The result should be an exact copy of the lines from the one with "Streaming Music Services (195, 2495)" through the last line of the data below, both included.

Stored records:
BEGIN

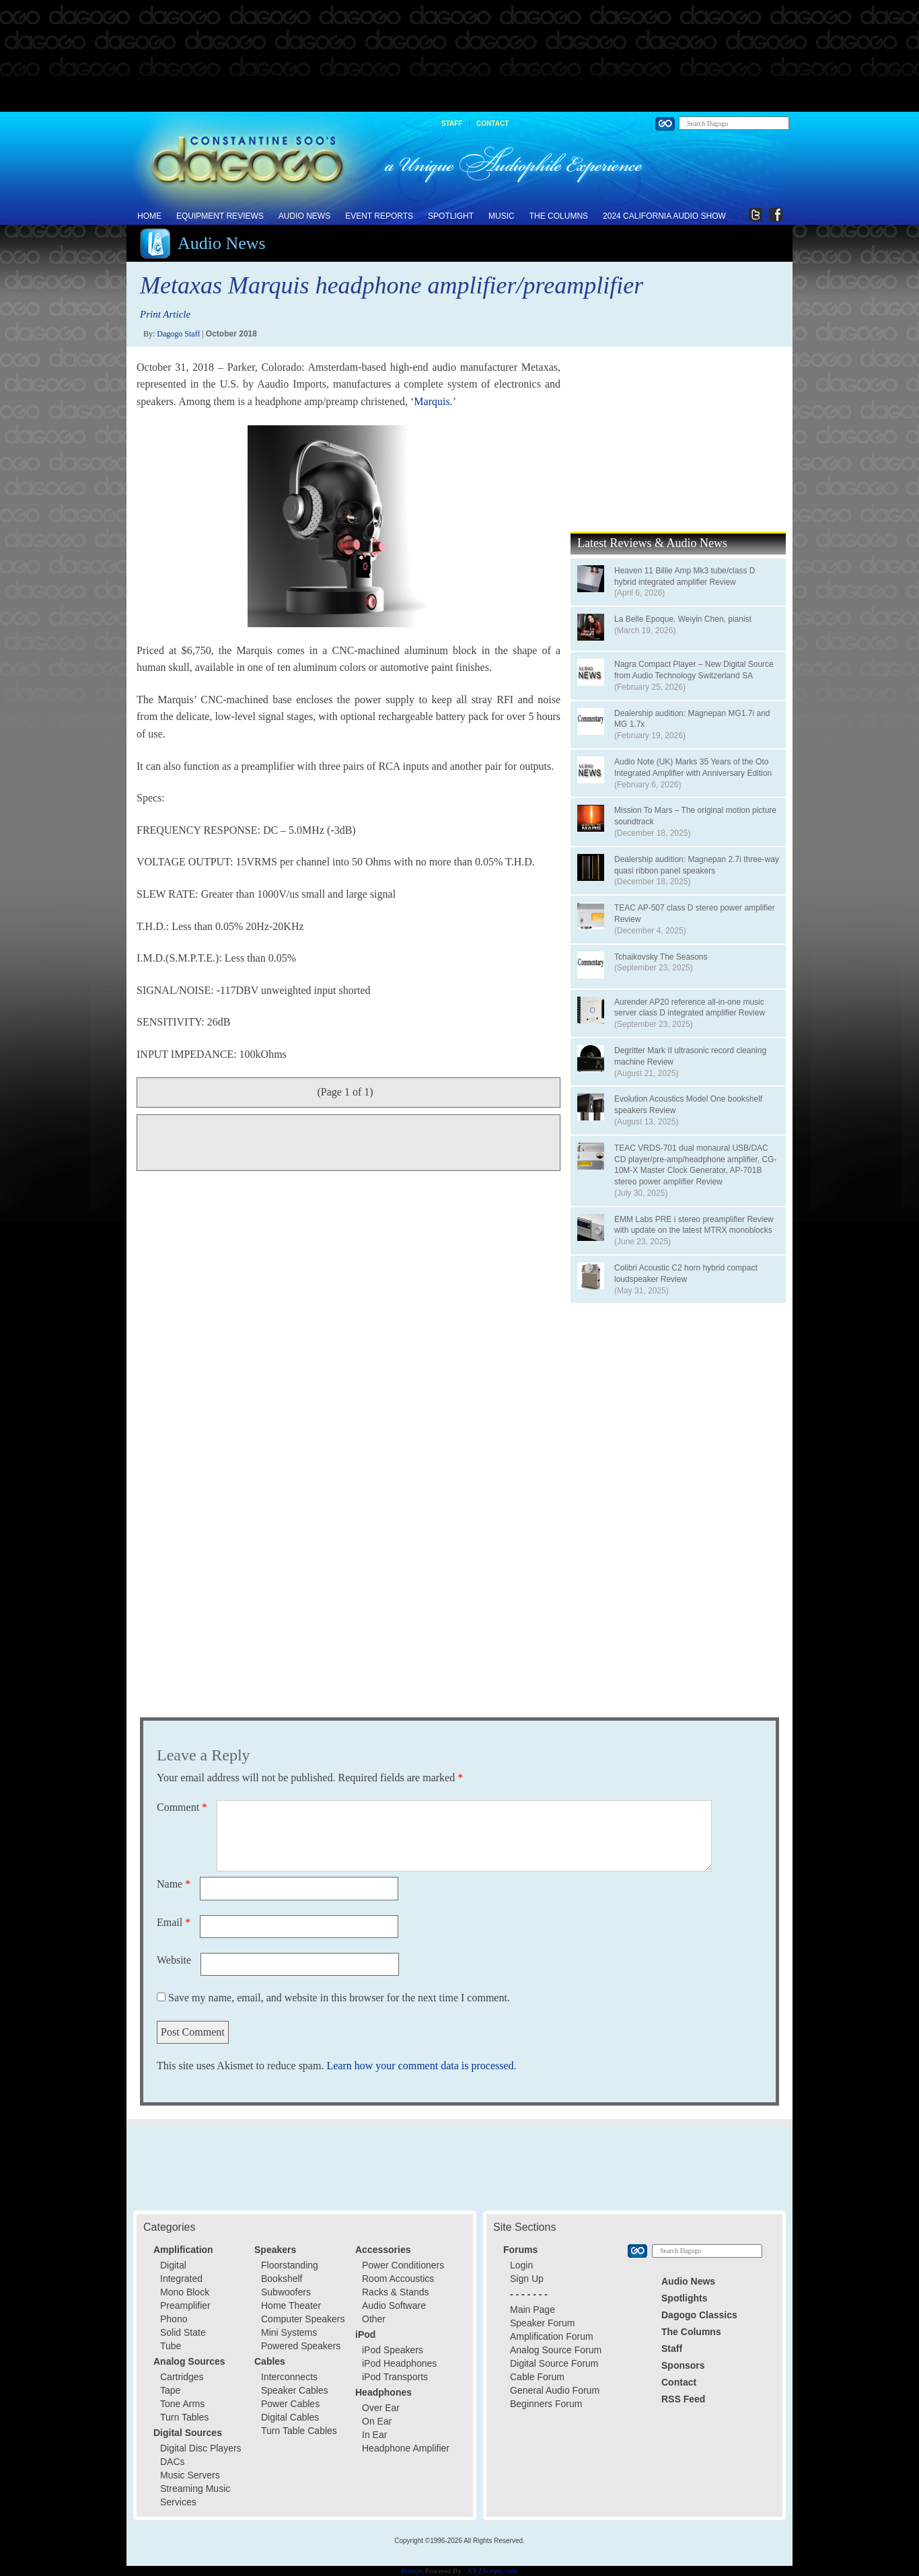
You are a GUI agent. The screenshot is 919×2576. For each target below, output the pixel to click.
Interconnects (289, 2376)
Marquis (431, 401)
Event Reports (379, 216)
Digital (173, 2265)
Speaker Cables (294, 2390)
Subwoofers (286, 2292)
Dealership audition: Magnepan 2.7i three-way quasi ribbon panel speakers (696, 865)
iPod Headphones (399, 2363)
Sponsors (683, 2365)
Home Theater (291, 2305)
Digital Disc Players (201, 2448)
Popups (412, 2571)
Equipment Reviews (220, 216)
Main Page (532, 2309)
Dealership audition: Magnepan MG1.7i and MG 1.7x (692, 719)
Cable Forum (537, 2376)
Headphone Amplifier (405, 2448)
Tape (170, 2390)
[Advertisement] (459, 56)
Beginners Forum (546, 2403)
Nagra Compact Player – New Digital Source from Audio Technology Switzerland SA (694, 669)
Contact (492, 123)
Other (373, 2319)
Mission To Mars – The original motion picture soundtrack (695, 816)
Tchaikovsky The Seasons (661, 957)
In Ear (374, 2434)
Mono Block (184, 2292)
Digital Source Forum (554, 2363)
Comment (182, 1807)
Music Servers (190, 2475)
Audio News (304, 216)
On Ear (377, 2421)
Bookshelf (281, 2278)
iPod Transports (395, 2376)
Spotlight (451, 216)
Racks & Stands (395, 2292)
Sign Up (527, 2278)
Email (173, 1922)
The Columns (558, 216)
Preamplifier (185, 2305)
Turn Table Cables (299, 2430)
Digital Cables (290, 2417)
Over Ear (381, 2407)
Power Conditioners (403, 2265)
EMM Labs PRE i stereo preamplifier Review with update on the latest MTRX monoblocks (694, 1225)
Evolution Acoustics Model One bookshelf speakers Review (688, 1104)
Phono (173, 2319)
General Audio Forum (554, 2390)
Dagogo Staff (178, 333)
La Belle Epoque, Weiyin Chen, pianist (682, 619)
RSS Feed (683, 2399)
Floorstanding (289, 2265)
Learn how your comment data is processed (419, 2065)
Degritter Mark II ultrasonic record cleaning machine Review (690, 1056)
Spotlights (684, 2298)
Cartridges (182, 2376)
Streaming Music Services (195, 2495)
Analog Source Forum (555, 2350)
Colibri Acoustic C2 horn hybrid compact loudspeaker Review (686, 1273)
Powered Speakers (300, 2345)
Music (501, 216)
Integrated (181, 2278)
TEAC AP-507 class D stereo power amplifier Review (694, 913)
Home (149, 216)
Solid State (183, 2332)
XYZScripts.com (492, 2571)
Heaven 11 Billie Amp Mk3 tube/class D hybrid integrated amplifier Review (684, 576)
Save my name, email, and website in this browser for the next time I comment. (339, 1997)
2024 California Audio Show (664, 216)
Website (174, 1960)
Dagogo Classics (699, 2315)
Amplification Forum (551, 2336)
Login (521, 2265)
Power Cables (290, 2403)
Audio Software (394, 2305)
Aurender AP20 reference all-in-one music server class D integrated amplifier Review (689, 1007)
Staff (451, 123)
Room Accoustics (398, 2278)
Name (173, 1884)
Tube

END

Result:
Streaming Music Services (195, 2495)
Analog Source Forum (555, 2350)
Colibri Acoustic C2 horn hybrid compact loudspeaker Review (686, 1273)
Powered Speakers (300, 2345)
Music (501, 216)
Integrated (181, 2278)
TEAC AP-507 class D stereo power amplifier Review (694, 913)
Home (149, 216)
Solid State (183, 2332)
XYZScripts.com (492, 2571)
Heaven 11 Billie Amp Mk3 tube/class D hybrid integrated amplifier Review (684, 576)
Save my name, email, and website in this browser for the next time I comment. (339, 1997)
2024 California Audio Show (664, 216)
Website (174, 1960)
Dagogo Classics (699, 2315)
Amplification Forum (551, 2336)
Login (521, 2265)
Power Cables (290, 2403)
Audio Software (394, 2305)
Aurender AP20 reference all-in-one music server class D integrated amplifier Review (689, 1007)
Staff (451, 123)
Room Accoustics (398, 2278)
Name (173, 1884)
Tube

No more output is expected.